++++ Records for the exercise ++++

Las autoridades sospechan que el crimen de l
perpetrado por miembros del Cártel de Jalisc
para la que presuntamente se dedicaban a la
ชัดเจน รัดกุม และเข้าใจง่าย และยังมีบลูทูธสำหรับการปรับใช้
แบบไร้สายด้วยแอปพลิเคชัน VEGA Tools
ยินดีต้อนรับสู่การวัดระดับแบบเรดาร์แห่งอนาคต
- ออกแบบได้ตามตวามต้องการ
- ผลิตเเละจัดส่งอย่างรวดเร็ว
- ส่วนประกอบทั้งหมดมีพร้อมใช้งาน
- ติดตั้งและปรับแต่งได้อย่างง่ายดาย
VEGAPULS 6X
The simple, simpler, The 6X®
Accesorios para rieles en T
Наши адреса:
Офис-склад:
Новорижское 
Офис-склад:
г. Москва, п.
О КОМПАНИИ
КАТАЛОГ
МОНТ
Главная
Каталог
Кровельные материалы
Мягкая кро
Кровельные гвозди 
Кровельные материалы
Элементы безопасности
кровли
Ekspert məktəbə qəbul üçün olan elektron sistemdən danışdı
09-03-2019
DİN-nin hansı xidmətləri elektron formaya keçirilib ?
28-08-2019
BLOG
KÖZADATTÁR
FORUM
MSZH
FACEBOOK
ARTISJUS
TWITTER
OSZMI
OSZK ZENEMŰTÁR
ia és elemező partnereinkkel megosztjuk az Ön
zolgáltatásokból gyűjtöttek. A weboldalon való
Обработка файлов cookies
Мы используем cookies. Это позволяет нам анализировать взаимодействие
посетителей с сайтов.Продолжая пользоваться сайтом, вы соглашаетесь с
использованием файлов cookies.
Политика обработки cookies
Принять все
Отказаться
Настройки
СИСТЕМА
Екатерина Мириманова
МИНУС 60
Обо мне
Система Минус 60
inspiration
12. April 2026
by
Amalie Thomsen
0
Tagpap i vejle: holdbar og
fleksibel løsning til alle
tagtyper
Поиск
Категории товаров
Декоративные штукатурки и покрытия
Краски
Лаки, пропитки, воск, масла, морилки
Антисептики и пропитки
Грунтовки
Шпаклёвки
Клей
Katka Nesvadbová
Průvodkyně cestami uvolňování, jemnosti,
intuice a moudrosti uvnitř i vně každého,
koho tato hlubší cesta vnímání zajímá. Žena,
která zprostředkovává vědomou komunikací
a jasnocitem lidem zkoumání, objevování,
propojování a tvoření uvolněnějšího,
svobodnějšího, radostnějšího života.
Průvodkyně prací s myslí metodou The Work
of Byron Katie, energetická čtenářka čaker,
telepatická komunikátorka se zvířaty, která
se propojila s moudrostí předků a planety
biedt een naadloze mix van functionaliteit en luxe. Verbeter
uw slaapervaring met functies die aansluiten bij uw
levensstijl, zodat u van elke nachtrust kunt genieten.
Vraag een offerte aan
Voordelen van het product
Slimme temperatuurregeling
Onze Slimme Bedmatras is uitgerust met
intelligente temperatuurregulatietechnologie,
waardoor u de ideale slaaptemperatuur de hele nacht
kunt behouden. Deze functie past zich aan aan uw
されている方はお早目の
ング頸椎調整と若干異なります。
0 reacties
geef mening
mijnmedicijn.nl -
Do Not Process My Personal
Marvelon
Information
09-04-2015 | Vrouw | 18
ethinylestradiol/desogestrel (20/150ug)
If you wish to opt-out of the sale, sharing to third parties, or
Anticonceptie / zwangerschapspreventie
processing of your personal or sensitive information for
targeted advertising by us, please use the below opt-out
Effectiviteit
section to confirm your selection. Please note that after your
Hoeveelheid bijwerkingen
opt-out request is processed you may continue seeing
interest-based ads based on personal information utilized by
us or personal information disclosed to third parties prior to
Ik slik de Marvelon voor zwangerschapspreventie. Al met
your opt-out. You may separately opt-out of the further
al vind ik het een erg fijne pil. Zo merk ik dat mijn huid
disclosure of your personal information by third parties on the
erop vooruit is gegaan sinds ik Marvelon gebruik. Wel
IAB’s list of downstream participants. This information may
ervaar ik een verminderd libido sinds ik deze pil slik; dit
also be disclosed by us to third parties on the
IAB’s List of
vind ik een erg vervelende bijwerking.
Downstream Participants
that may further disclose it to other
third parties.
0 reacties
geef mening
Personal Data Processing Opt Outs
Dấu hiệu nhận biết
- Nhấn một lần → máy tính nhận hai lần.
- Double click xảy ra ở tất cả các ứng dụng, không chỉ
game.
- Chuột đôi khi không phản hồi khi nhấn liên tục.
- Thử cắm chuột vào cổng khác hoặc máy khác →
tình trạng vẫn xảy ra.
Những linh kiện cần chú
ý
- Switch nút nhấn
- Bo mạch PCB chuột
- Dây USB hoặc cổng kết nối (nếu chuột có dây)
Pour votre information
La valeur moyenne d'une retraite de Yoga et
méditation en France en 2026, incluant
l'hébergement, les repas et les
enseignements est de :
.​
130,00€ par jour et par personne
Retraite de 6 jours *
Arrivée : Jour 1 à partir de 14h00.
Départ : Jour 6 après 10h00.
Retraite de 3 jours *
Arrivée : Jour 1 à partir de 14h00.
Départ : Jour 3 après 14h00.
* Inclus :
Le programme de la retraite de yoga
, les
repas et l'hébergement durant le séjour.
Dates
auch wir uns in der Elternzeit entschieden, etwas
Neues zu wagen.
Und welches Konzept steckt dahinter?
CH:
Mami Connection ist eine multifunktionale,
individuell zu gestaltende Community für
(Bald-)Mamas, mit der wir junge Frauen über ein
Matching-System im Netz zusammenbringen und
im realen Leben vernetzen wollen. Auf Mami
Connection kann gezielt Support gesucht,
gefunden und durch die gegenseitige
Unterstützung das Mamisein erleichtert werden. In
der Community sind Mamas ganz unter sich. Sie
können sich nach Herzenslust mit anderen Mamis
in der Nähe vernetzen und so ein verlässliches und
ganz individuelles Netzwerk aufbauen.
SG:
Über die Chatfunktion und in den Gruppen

++++

* Exercise description *
From the opening line of the data above, please print each line as written up to and including the line that contains "OSZK ZENEMŰTÁR", and nothing more.

* Output below *
Las autoridades sospechan que el crimen de l
perpetrado por miembros del Cártel de Jalisc
para la que presuntamente se dedicaban a la
ชัดเจน รัดกุม และเข้าใจง่าย และยังมีบลูทูธสำหรับการปรับใช้
แบบไร้สายด้วยแอปพลิเคชัน VEGA Tools
ยินดีต้อนรับสู่การวัดระดับแบบเรดาร์แห่งอนาคต
- ออกแบบได้ตามตวามต้องการ
- ผลิตเเละจัดส่งอย่างรวดเร็ว
- ส่วนประกอบทั้งหมดมีพร้อมใช้งาน
- ติดตั้งและปรับแต่งได้อย่างง่ายดาย
VEGAPULS 6X
The simple, simpler, The 6X®
Accesorios para rieles en T
Наши адреса:
Офис-склад:
Новорижское 
Офис-склад:
г. Москва, п.
О КОМПАНИИ
КАТАЛОГ
МОНТ
Главная
Каталог
Кровельные материалы
Мягкая кро
Кровельные гвозди 
Кровельные материалы
Элементы безопасности
кровли
Ekspert məktəbə qəbul üçün olan elektron sistemdən danışdı
09-03-2019
DİN-nin hansı xidmətləri elektron formaya keçirilib ?
28-08-2019
BLOG
KÖZADATTÁR
FORUM
MSZH
FACEBOOK
ARTISJUS
TWITTER
OSZMI
OSZK ZENEMŰTÁR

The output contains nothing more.